RAG-grounded controls

NIST 800-53 control text is retrieved at check time via LlamaIndex + Qdrant — never hardcoded, never assumed from training data.

Human-in-the-loop containment

High-consequence actions require a signed human decision before execution. The model proposes; the human authorizes.

Tamper-evident audit

Hash-chained append-only log with per-entry signatures. The log is the source of truth for what happened — and tampering with it leaves visible evidence.

Try the demo

An interactive replay of the workflow. Pick a path, step through manually or auto-play, approve or deny the containment proposal.
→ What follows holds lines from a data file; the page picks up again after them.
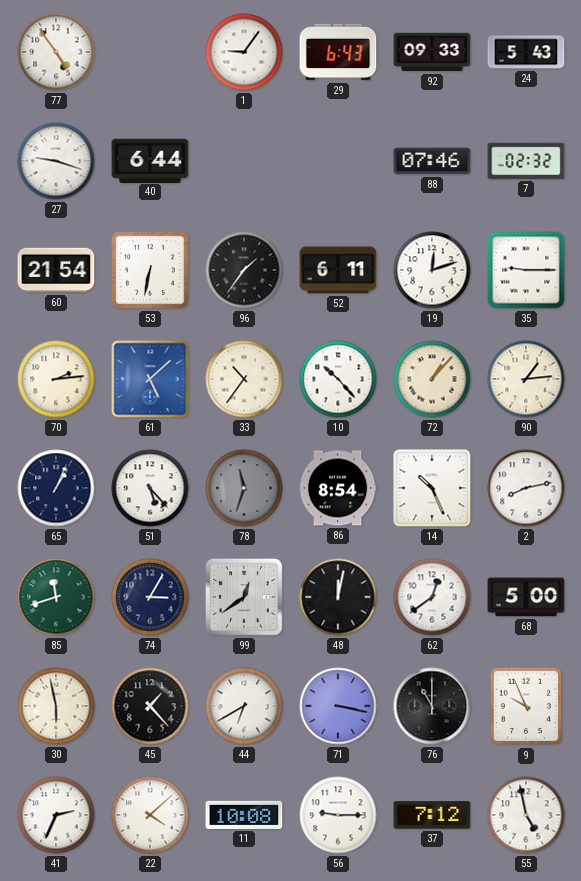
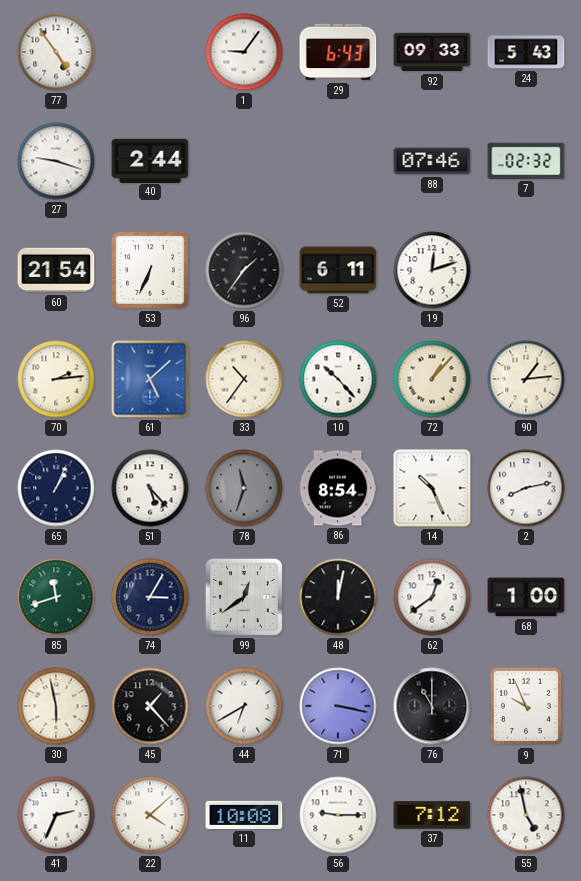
40: 6:44 -> 2:44
53: 6:32 -> 6:34
35: 9:15 -> none
68: 5:00 -> 1:00
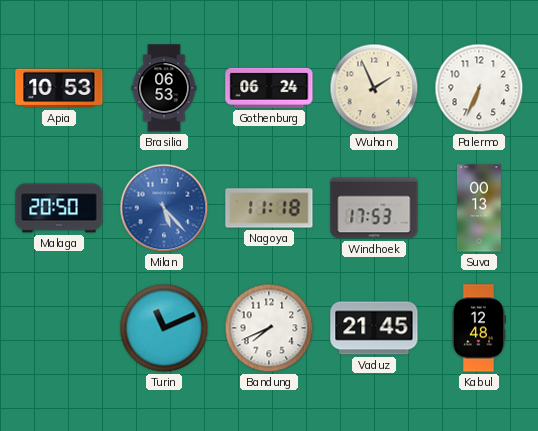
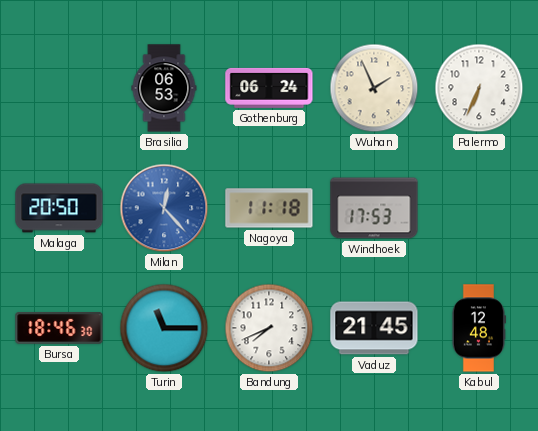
Apia: 10:53 -> none
Milan: 5:23 -> 12:23
Suva: 00:13 -> none
Bursa: none -> 18:46
Turin: 11:11 -> 11:15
Runs entirely in the browser — no backend, no install.

Compliance Lab dashboard showing workflow DAG, agent bar, phase detail, and audit trail.

Open the Demo →

Or run it locally

Full live mode with an actual local LLM (Ollama):

ollama serve
ollama pull llama3.2:3b
ollama pull nomic-embed-text
uv sync --group dev
uv run python scripts/demo.py

Source on GitHub.

Stack & scale

Stack

LangGraph AutoGen LlamaIndex Qdrant Ollama FastAPI Ed25519

Scale

76 tests 20 controls 4 slices 2 agents

What's not here

This is a research prototype, not a product. The control corpus is 20 paraphrased entries, not all 800+. The targets are fabricated synthetic configurations, not real production systems. The crew is two agents, not the larger ensemble that a production deployment would need. The IP firewall is the reason: public artifacts only, full separation from any client engagement. The architecture decisions (identity, authorization, audit, human-in-the-loop) generalize; the specific scope is intentionally small.